MacEachren, A.M. (2015). Visual Analytics and Uncertainty: It's Not About the Data. In Bertini, E., & Roberts, J.C. (Eds.) Proceedings of the 2015 EuroVis Workshop on Visual Analytics.
In his own words, MacEachren is aiming to "provide a base for developing ... a conceptual framework to understand and facilitate visually-enabled reasoning/decision-making under uncertainty and to use that framework to develop visual analytics methods to achieve this objective".
MacEachren's primary contention in this paper is that too little research has looked at how visual interfaces actually facilitate reasoning under uncertainty, rather than just visualize the uncertain components of data for consumption by sense-makers. He suggests that one solution towards more meaningful, comparable studies is to to create a framwork of the nature, problems, and methods for assessing tool effectiveness while reasoning under uncertainty.
MacEachren draws the foundaiton of his framework from three other papers. Kahneman and Tversky (1982), who segmented uncertainty into distributional, singular, reasoned, and introspective components, which connect back to external (distributional, singular) and internal (reasoned, introspective) sources of uncertainty. Courtney (2003), who defined four levels of uncertainty — a clear enough future, a choice among alternative futures, a range of futures, and true ambiguity — related to the possible outcomes of a decision. Zack (2007), who categorized the broader space of uncetainty into four sub-categories — uncertainty, complexity, ambiguity, equivocality — based on the amount information or knowledge avilable. These classifications of uncertainty allow researchers, designers, and developers to understand where uncertainty is coming from in the reasoning process and how to adapt their tools to assist the user in their process.
At the end of the paper MacEachren outlines the following challenges facing future research in this area.
understand components of uncertainty and their relationships to: use domains, information needs, and expertise;
understand how knowledge of uncertainty (or lack of it) influences reasoning, decision making, and outcomes;
understand how (or whether) uncertainty visualization aids/hinders exploratory analysis, reasoning, and decisions;
leverage understanding to develop useful/usable methods/tools to: signify multiple kinds of uncertainty; interact with uncertainty depictions; support reasoning/decisions under uncertainty; capture/encode analysts uncertainty;
assess usability and utility of the methods/tools — design studies for reproducibility and comparability.
Thoughts and Reactions
I think this paper is a step along the right path. It provides the components for the framework MacEachren is trying to build, but more work is needed to formalize this framework into an actionable set of guidelines that can inform tool evaluation in fields like human-factors and cognition.
I agree with MacEachren's assertion that the reasoning tasks in most studies are not representative of real-world scenarios. Unfortunately, this is a difficult problem to solve. In particular, I see two large challenges in creating and evaluating these tasks.

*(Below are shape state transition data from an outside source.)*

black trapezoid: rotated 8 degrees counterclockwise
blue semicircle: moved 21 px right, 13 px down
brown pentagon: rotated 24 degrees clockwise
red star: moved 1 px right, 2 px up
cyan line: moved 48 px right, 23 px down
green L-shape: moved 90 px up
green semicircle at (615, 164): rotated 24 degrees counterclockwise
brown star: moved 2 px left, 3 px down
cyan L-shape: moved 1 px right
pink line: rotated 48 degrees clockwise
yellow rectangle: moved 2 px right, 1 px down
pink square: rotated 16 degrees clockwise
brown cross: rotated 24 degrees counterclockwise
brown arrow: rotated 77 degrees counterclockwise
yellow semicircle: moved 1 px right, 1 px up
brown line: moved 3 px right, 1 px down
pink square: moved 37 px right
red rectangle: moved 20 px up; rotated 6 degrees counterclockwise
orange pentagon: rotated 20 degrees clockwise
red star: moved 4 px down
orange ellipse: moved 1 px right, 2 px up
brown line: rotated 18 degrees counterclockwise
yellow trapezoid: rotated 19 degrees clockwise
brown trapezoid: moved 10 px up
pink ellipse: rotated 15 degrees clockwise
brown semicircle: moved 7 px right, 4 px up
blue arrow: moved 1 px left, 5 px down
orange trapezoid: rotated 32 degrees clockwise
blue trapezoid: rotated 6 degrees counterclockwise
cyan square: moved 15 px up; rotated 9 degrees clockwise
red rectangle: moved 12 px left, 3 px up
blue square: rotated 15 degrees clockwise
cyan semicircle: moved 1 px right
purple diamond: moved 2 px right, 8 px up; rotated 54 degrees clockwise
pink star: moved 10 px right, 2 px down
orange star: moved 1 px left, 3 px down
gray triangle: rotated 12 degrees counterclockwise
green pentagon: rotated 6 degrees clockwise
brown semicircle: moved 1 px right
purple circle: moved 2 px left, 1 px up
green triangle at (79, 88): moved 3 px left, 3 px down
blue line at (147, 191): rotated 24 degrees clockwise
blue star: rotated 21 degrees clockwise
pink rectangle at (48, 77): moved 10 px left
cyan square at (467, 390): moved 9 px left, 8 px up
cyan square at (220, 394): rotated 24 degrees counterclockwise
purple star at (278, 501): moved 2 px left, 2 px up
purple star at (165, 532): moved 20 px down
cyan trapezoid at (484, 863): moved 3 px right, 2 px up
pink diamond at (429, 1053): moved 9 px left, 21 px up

From the creation standpoint, it is possible (perhaps even easy) to design a sufficiently complex reasoning task. However, defining a task in a way that makes it comparable with others is very difficult. The most efficient solution to this problem, from my perspective, is to curate a standard list of reasoning tasks that can be used in evaluations across tools.
From the evaluation standpoint, academic researchers, especially those in a university setting, are often limited in the subject pools they can draw from. These sorts of decision making tasks often require a certain level of experience/expertise to be relevant to practitioners in a domain. Subject pools at unviersities tend to be novice undergraduate students, making it difficult to infer meaningful relationships between tools and reasoning processes. A possible partial solution to this would be a move to more targeted participant selection techniques, using services like Subjects Wanted. Additionally, there is some question, at least in my mind, of which methods (e.g. interaction logging, eye tracking) and metrics (e.g. speed, accuracy, precision) should be used to compare performance across tools and domains.
One thing I believe is missing from MacEahren's initial list of challenges is an expicit acknowledgement of collaboration. Reasoning is increasingly a team activity, with mixed teams of generalists and specialists working to understand the outcomes associated with decisions (and their associated courses of action). I know that in my own work we have had to think about and account for changes in metric calculations in team-based analysis. I think a specific callout to this may help keep researchers focused on the understanding of uncertaity in dyanmic team environments.
Courtney, H. (2003). Decision-driven Scenarios for Assessing Four Levels of Uncertainty. Strategy Leadership 31, 1, 14-22.
Kahneman, D. & Tversky, A. (1982). Variants of uncertainty. Cognition 11, 2, 143–157.
Zack, M.H. (2007). The Role of Decision Support Systems in an Indeterminate World. Decision Support Systems 43, 4, 1664-1674.